Only the lines from the one containing "一方的に押さえつける力ではなく、心を通わせ、助け合う" through the last line below belong in your copy; transcribe them exactly and omit any pictures.

Records contained in a dataset
================================
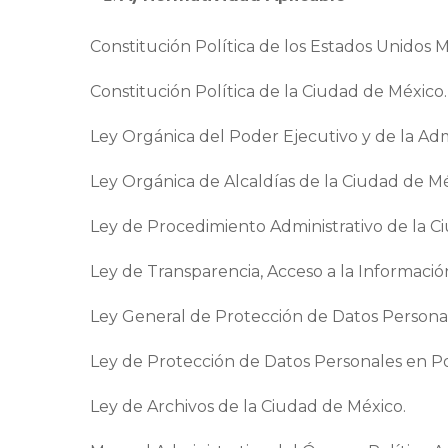
Constitución Política de los Estados Unidos 
Constitución Política de la Ciudad de México.
Ley Orgánica del Poder Ejecutivo y de la Adm
Ley Orgánica de Alcaldías de la Ciudad de Mé
Ley de Procedimiento Administrativo de la C
Ley de Transparencia, Acceso a la Informaci
Ley General de Protección de Datos Personal
Ley de Protección de Datos Personales en Po
Ley de Archivos de la Ciudad de México.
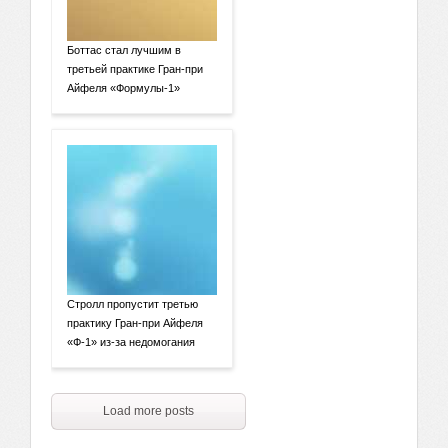
Боттас стал лучшим в
третьей практике Гран-при
Айфеля «Формулы-1»
Стролл пропустит третью
практику Гран-при Айфеля
«Ф-1» из-за недомогания
Load more posts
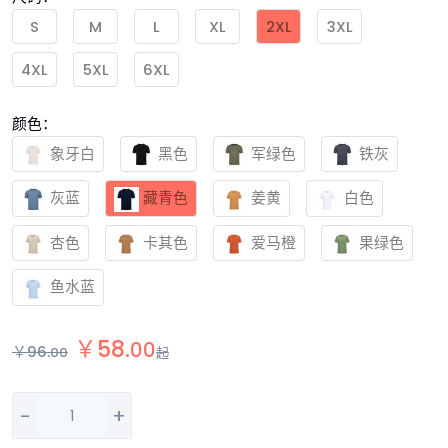
S
M
L
XL
2XL
3XL
4XL
5XL
6XL
颜色：
象牙白
黑色
军绿色
铁灰
灰蓝
藏青色
姜黄
白色
杏色
卡其色
爱马橙
果绿色
鱼水蓝
￥
58
.
00
￥
96
.
00
起
-
+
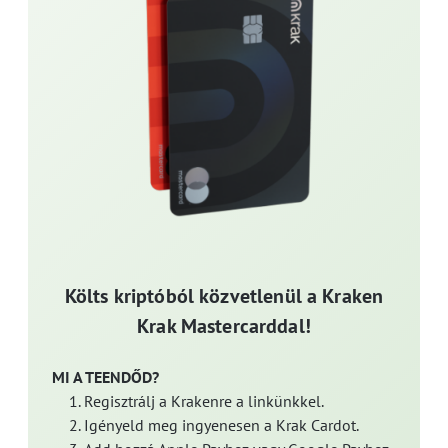
Költs kriptóból közvetlenül a Kraken
Krak Mastercarddal!
MI A TEENDŐD?
Regisztrálj a Krakenre a linkünkkel.
Igényeld meg ingyenesen a Krak Cardot.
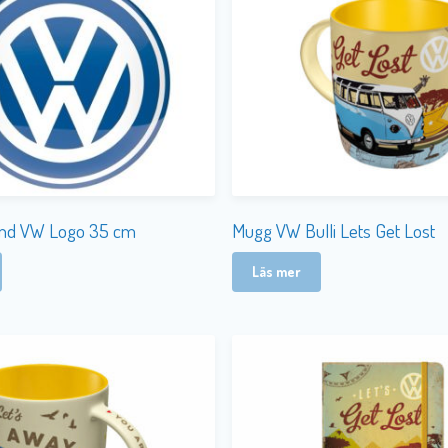
Rund VW Logo 35 cm
Mugg VW Bulli Lets Get Lost
Läs mer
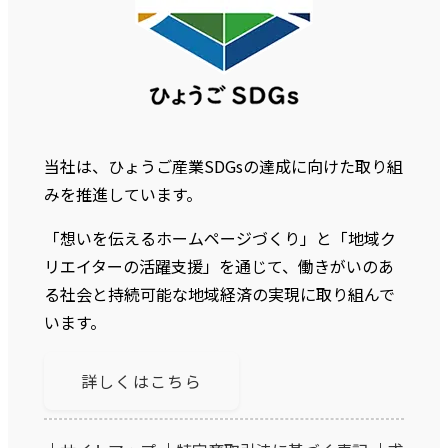
当社は、ひょうご産業SDGsの達成に向けた取り組
みを推進しています。
「想いを伝えるホームページづくり」と「地域ク
リエイターの活躍支援」を通じて、働きがいのあ
る社会と持続可能な地域経済の実現に取り組んで
います。
詳しくはこちら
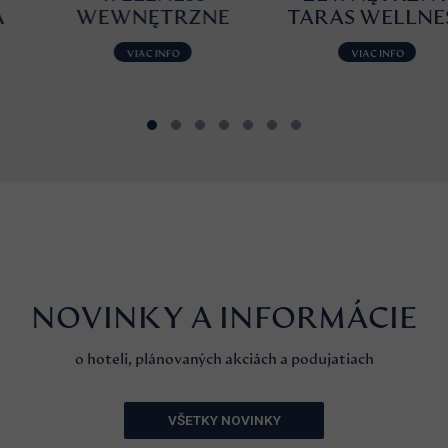
WEWNĘTRZNE
TARAS WELLNESS
VIAC INFO
VIAC INFO
NOVINKY A INFORMÁCIE
o hoteli, plánovaných akciách a podujatiach
VŠETKY NOVINKY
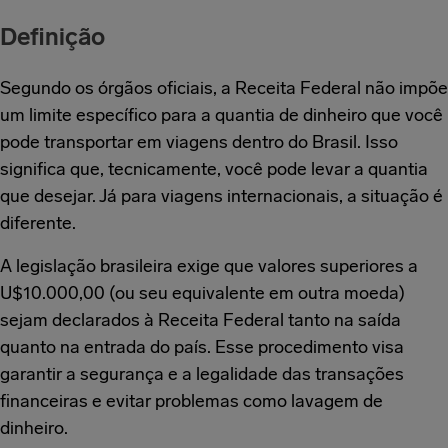
Definição
Segundo os órgãos oficiais, a Receita Federal não impõe
um limite específico para a quantia de dinheiro que você
pode transportar em viagens dentro do Brasil. Isso
significa que, tecnicamente, você pode levar a quantia
que desejar. Já para viagens internacionais, a situação é
diferente.
A legislação brasileira exige que valores superiores a
U$10.000,00 (ou seu equivalente em outra moeda)
sejam declarados à Receita Federal tanto na saída
quanto na entrada do país. Esse procedimento visa
garantir a segurança e a legalidade das transações
financeiras e evitar problemas como lavagem de
dinheiro.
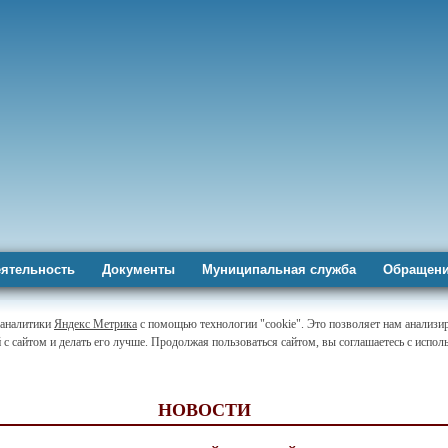
ятельность
Документы
Муниципальная служба
Обращени
-аналитики
Яндекс Метрика
с помощью технологии "cookie". Это позволяет нам анализи
 с сайтом и делать его лучше. Продолжая пользоваться сайтом, вы соглашаетесь с испо
НОВОСТИ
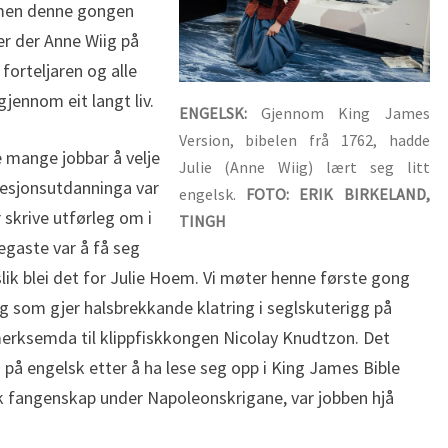
 men denne gongen
er der Anne Wiig på
forteljaren og alle
ennom eit langt liv.
ENGELSK:
Gjennom King James
Version, bibelen frå 1762, hadde
e mange jobbar å velje
Julie (Anne Wiig) lært seg litt
fesjonsutdanninga var
engelsk.
FOTO: ERIK BIRKELAND,
skrive utførleg om i
TINGH
gaste var å få seg
 slik blei det for Julie Hoem. Vi møter henne første gong
 som gjer halsbrekkande klatring i seglskuterigg på
merksemda til klippfiskkongen Nicolay Knudtzon. Det
n på engelsk etter å ha lese seg opp i King James Bible
k fangenskap under Napoleonskrigane, var jobben hjå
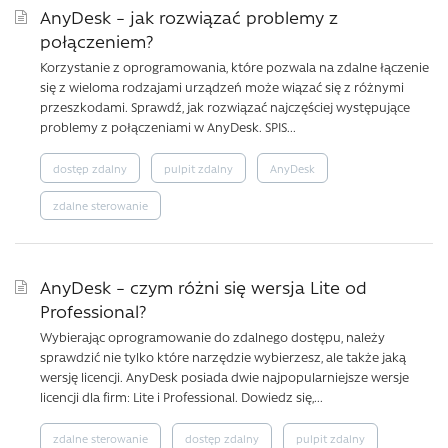
AnyDesk – jak rozwiązać problemy z
połączeniem?
Korzystanie z oprogramowania, które pozwala na zdalne łączenie
się z wieloma rodzajami urządzeń może wiązać się z różnymi
przeszkodami. Sprawdź, jak rozwiązać najczęściej występujące
problemy z połączeniami w AnyDesk. SPIS...
dostęp zdalny
pulpit zdalny
AnyDesk
zdalne sterowanie
AnyDesk – czym różni się wersja Lite od
Professional?
Wybierając oprogramowanie do zdalnego dostępu, należy
sprawdzić nie tylko które narzędzie wybierzesz, ale także jaką
wersję licencji. AnyDesk posiada dwie najpopularniejsze wersje
licencji dla firm: Lite i Professional. Dowiedz się,...
zdalne sterowanie
dostęp zdalny
pulpit zdalny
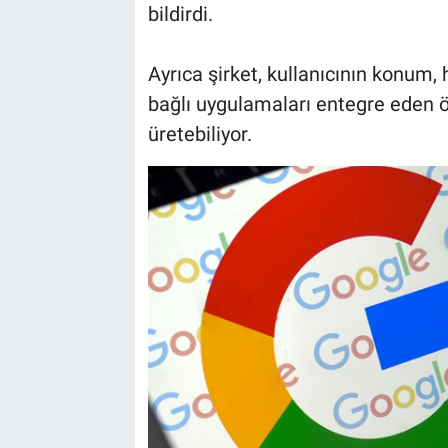
bildirdi.
Ayrıca şirket, kullanıcının konum
bağlı uygulamaları entegre eden ö
üretebiliyor.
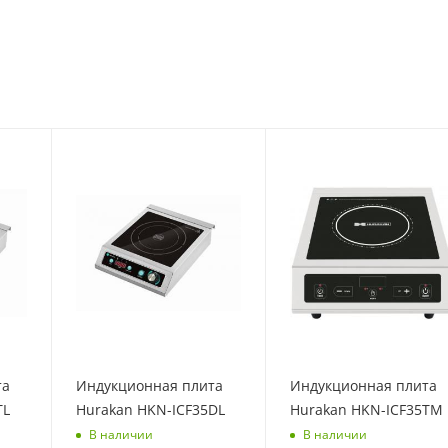
та
Индукционная плита
Индукционная плита
TL
Hurakan HKN-ICF35DL
Hurakan HKN-ICF35TM
В наличии
В наличии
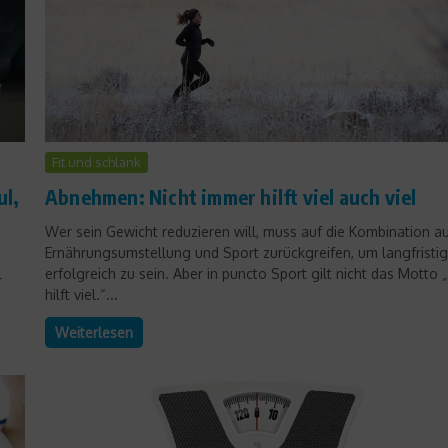
Fit und schlank
ul,
Abnehmen: Nicht immer hilft viel auch viel
Wer sein Gewicht reduzieren will, muss auf die Kombination a
Ernährungsumstellung und Sport zurückgreifen, um langfristig
erfolgreich zu sein. Aber in puncto Sport gilt nicht das Motto „
r
hilft viel.“...
Weiterlesen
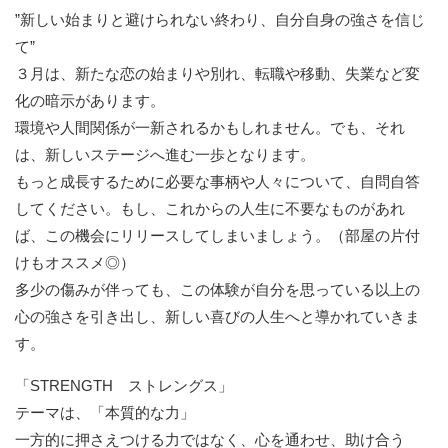
”新しい始まりと避けられない終わり、自分自身の強さを信じ
て”
３月は、新たな恋の始まりや別れ、転職や移動、失業など変
化の暗示があります。
環境や人間関係が一新されるかもしれません。でも、それ
は、新しいステージへ進む一歩となります。
もっと成長するために必要な事柄や人々について、自問自答
してください。もし、これからの人生に不要なものがあれ
ば、この機会にリリースしてしまいましょう。（部屋の片付
けもオススメ◎）
多少の傷みが伴っても、この体験が自分を思っている以上の
心の強さを引き出し、新しい喜びの人生へと導かれていきま
す。
「STRENGTH ストレングス」
テーマは、「本質的な力」
一方的に押さえつける力ではなく、心を通わせ、助け合う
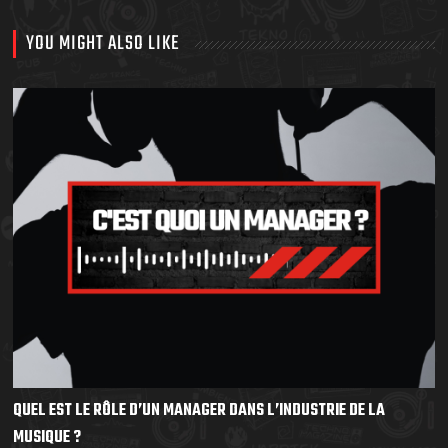
YOU MIGHT ALSO LIKE
QUEL EST LE RÔLE D’UN MANAGER DANS L’INDUSTRIE DE LA
MUSIQUE ?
================================
ANSWER BOX →
一方的に押さえつける力ではなく、心を通わせ、助け合う
YOU MIGHT ALSO LIKE
QUEL EST LE RÔLE D’UN MANAGER DANS L’INDUSTRIE DE LA
MUSIQUE ?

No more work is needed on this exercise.